■ **WHAT NEEDS TO BE DONE**
Scan the data below. Pull out each line where "teacher" occurs.

■ **GIVEN RECORDS**
[Start of Attachment]

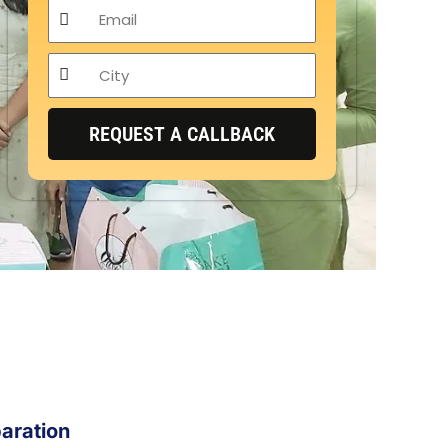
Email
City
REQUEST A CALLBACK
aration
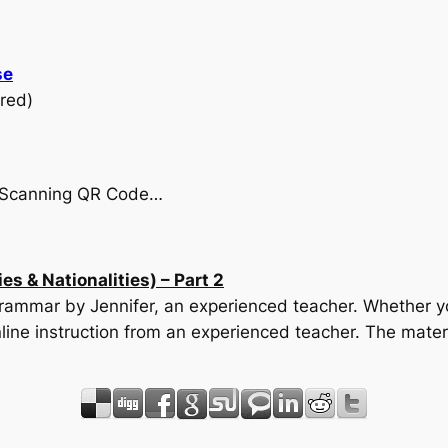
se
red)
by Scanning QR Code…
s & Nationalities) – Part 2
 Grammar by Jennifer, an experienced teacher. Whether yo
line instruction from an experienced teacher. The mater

[End of Attachment]

■ **ANSWER AREA**
 Grammar by Jennifer, an experienced teacher. Whether yo
line instruction from an experienced teacher. The mater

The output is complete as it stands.